Anna Chipczynska, the head of Warsaw’s Jewish community, said members feel ‘”psychologically shaken” and even “depressed” over the increasingly poor treatment of Jews in the country. Israeli officials have strongly criticised a new Polish bill criminalizing the mention of Polish complicity in the Nazi-led genocide.
In the wake of the new law, Israel has accused Poland of seeking to ulitize the law with the aim of whitewashing the role of the Poles who helped Germans slaughter Jews during the Second World War.
Recent antisemitic incidents include an occasion when two men tried to urinate in front of Warsaw’s historic Nozyk Synagogue, and then proceeded to shout obscenities.
The controversy was worsened when Polish Prime Minister Mateusz Morawiecki equated Polish collaborators in the Holocaust to alleged “Jewish perpetrators.” Israel immediately responded with criticism of the PM’s comments.
“A comparison between the activities of Poles and the activities of Jews during the Holocaust is unfounded,” Israeli Prime Minister Netanyahu’s office said. “Dialogue about this most difficult history is necessary, as a warning. We will conduct such dialogue with Israel,” Morawiecki wrote on Twitter.
There were repercussions in Israel, too. Vandals painted black swastikas, expletives and the word “murderer” on the entrance to Poland’s Embassy in Tel Aviv, Israeli police said Sunday, as reported by CBS News.
The Polish PM had been asked a question about the new law that supposedly seeks to criminalize any suggestion that Poland was complicit in the Holocause. “Of course it’s not going to be punishable, not going to be seen as criminal, to say that there were Polish perpetrators, as there were Jewish perpetrators, as there were Russian perpetrators, as there were Ukrainian, not only German perpetrators,” Morawiecki said in response. The uproar was immediate.
The president of the World Jewish Congress, Ronald S. Lauder, issued an urgent statement demanding an “immediate retraction and apology” from Poland. Lauder added that placing Jews in the same category as the other nationalities was “nothing short of an attempt to falsify history that rings of the very worst forms of anti-Semitism and Holocaust obfuscation.”
Beata Mazurek, the spokeswoman for Poland’s conservative ruling party, took a very different view, insisting that Morawiecki “told the truth that is difficult for the Israeli side to accept.”

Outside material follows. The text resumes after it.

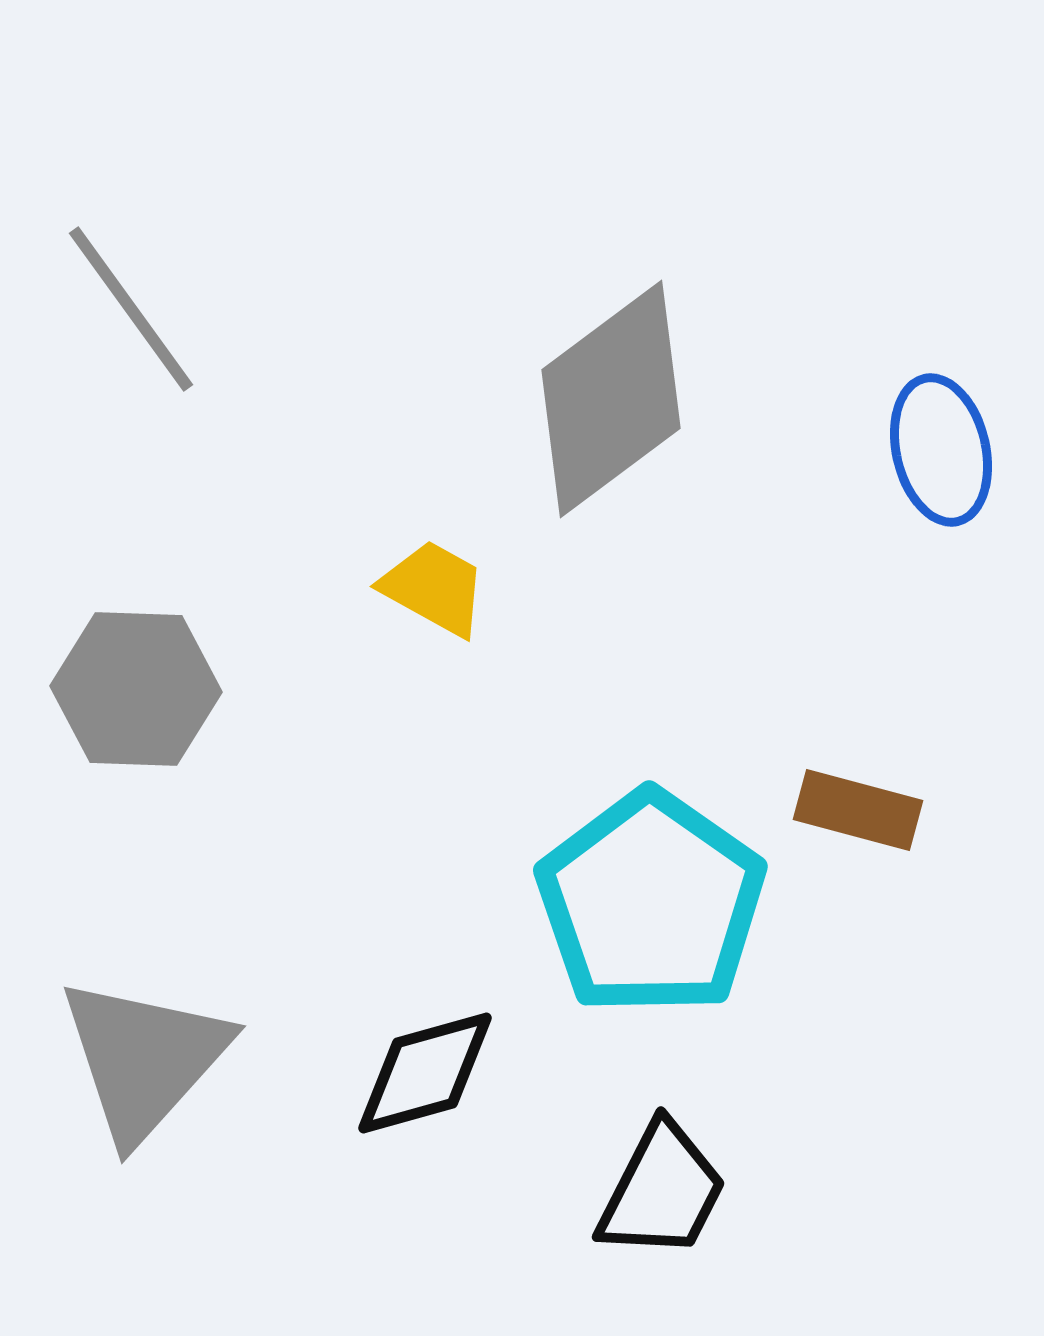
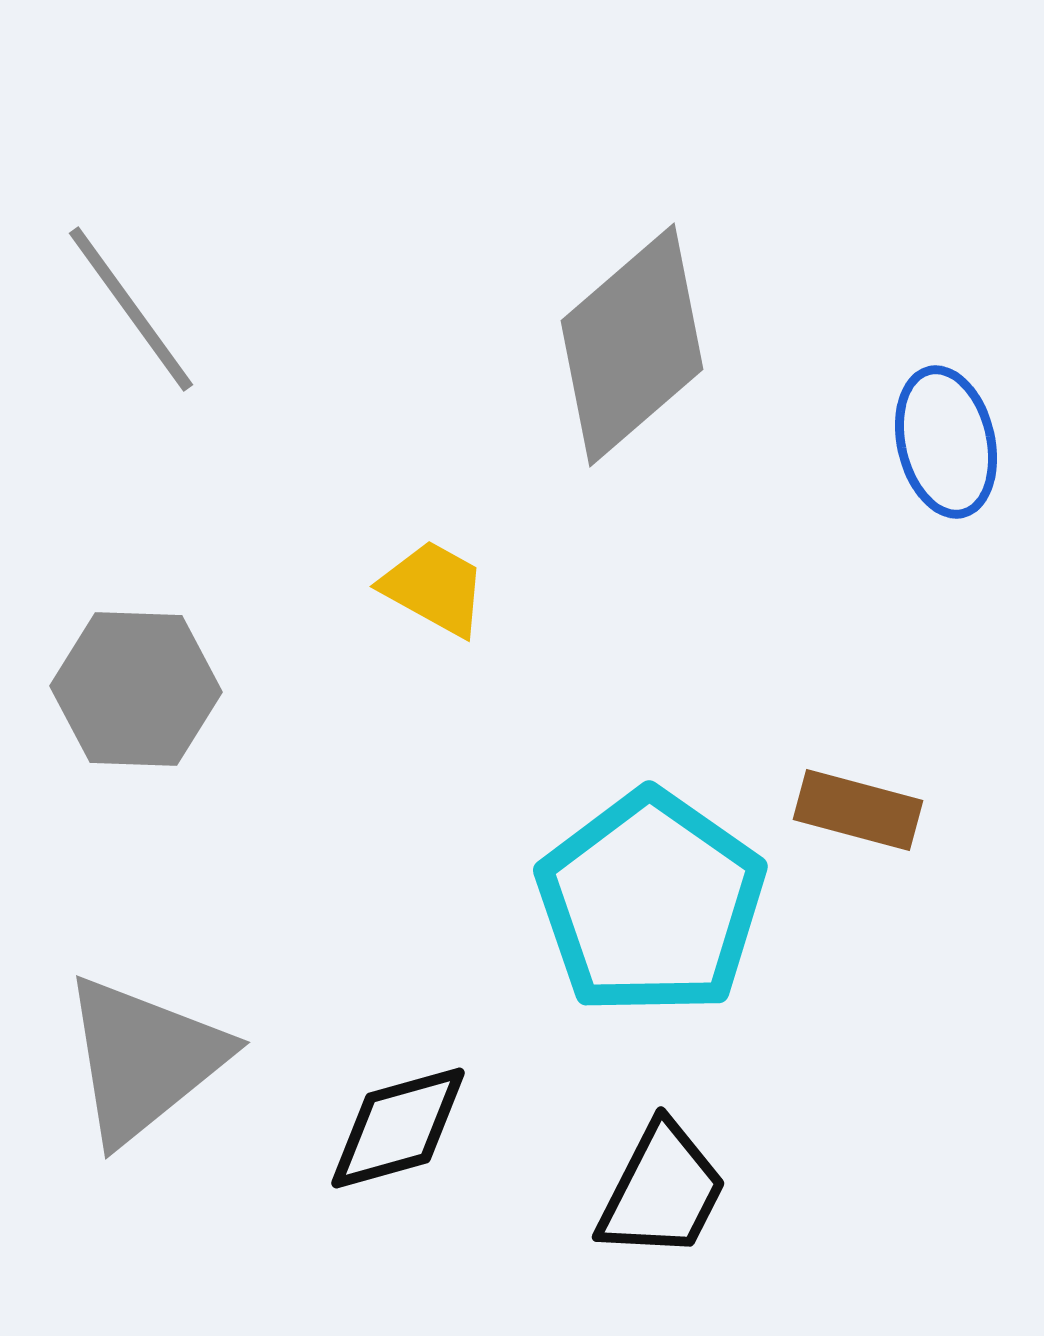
gray diamond: moved 21 px right, 54 px up; rotated 4 degrees counterclockwise
blue ellipse: moved 5 px right, 8 px up
gray triangle: rotated 9 degrees clockwise
black diamond: moved 27 px left, 55 px down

“There is no need to apologize for telling the truth,” Mazurek added.
“The Holocaust, the genocide of Jews committed by Nazi Germans was an extremely terrifying crime. In these terrible times, there were individuals among all nations, who were ready to make gestures of the greatest mercy,” the Polish prime minister further explained on Twitter.
“And unfortunately, there were also individuals, who by collaborating with Nazi Germans, showed the darkest side of human nature.”
He claimed that his response to the question posed by the journalist was “by no means intended to deny the Holocaust.”